Although previous studies have helped define the natural history of Duchenne muscular dystrophy (DMD)-associated cardiomyopathy, the myocardial pathobiology associated with functional impairment in DMD is not yet known.The objective of this study was to assess the distribution of transverse relaxation time (T2) in the left ventricle (LV) of DMD patients, and to determine the association of myocardial T2 heterogeneity to the severity of cardiac dysfunction. DMD patients (n = 26) and normal control subjects (n = 13) were studied by cardiovascular magnetic resonance (CMR). DMD subject data was stratified based on subject age and LV ejection fraction (EF) into the following groups: A (<12 years old, n = 12); B (>or=12 years old, EF <or= 55%, n = 8) and C (>or=12 years old, EF = 55%, n = 6). Controls were also stratified by age into Groups N1 (<12 years, n = 6) and N2 (>12 years, n = 5). LV mid-slice circumferential myocardial strain (epsilon cc) was calculated using tagged CMR imaging. T2 maps of the LV were generated for all subjects using a black blood dual spin echo method at two echo times. The full width at half maximum (FWHM) was calculated from a histogram of LV T2 distribution constructed for each subject.

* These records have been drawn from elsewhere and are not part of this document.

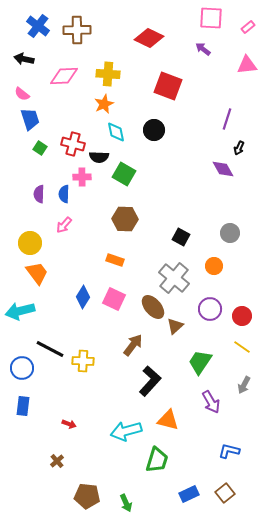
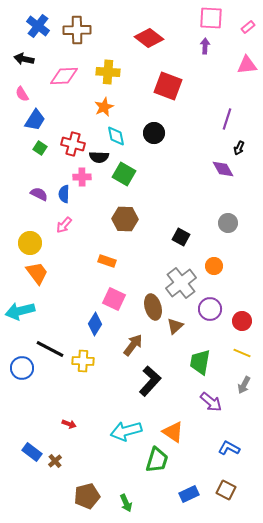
red diamond at (149, 38): rotated 12 degrees clockwise
purple arrow at (203, 49): moved 2 px right, 3 px up; rotated 56 degrees clockwise
yellow cross at (108, 74): moved 2 px up
pink semicircle at (22, 94): rotated 21 degrees clockwise
orange star at (104, 104): moved 3 px down
blue trapezoid at (30, 119): moved 5 px right, 1 px down; rotated 50 degrees clockwise
black circle at (154, 130): moved 3 px down
cyan diamond at (116, 132): moved 4 px down
purple semicircle at (39, 194): rotated 114 degrees clockwise
gray circle at (230, 233): moved 2 px left, 10 px up
orange rectangle at (115, 260): moved 8 px left, 1 px down
gray cross at (174, 278): moved 7 px right, 5 px down; rotated 12 degrees clockwise
blue diamond at (83, 297): moved 12 px right, 27 px down
brown ellipse at (153, 307): rotated 25 degrees clockwise
red circle at (242, 316): moved 5 px down
yellow line at (242, 347): moved 6 px down; rotated 12 degrees counterclockwise
green trapezoid at (200, 362): rotated 24 degrees counterclockwise
purple arrow at (211, 402): rotated 20 degrees counterclockwise
blue rectangle at (23, 406): moved 9 px right, 46 px down; rotated 60 degrees counterclockwise
orange triangle at (168, 420): moved 5 px right, 12 px down; rotated 20 degrees clockwise
blue L-shape at (229, 451): moved 3 px up; rotated 15 degrees clockwise
brown cross at (57, 461): moved 2 px left
brown square at (225, 493): moved 1 px right, 3 px up; rotated 24 degrees counterclockwise
brown pentagon at (87, 496): rotated 20 degrees counterclockwise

In DMD subject groups, FWHM of the T2 histogram rose progressively with age and decreasing EF (Group A FWHM= 25.3 +/- 3.8 ms; Group B FWHM= 30.9 +/- 5.3 ms; Group C FWHM= 33.0 +/- 6.4 ms). Further, FWHM was significantly higher in those with reduced circumferential strain (|epsilon cc| <or= 12%) (Group B, and C) than those with |epsilon cc| > 12% (Group A). Group A FWHM was not different from the two normal groups (N1 FWHM = 25.3 +/- 3.5 ms; N2 FWHM= 24.0 +/- 7.3 ms).


Reduced EF and epsilon cc correlates well with increased T2 heterogeneity quantified by FWHM, indicating that subclinical functional impairments could be associated with pre-existing abnormalities in tissue structure in young DMD patients.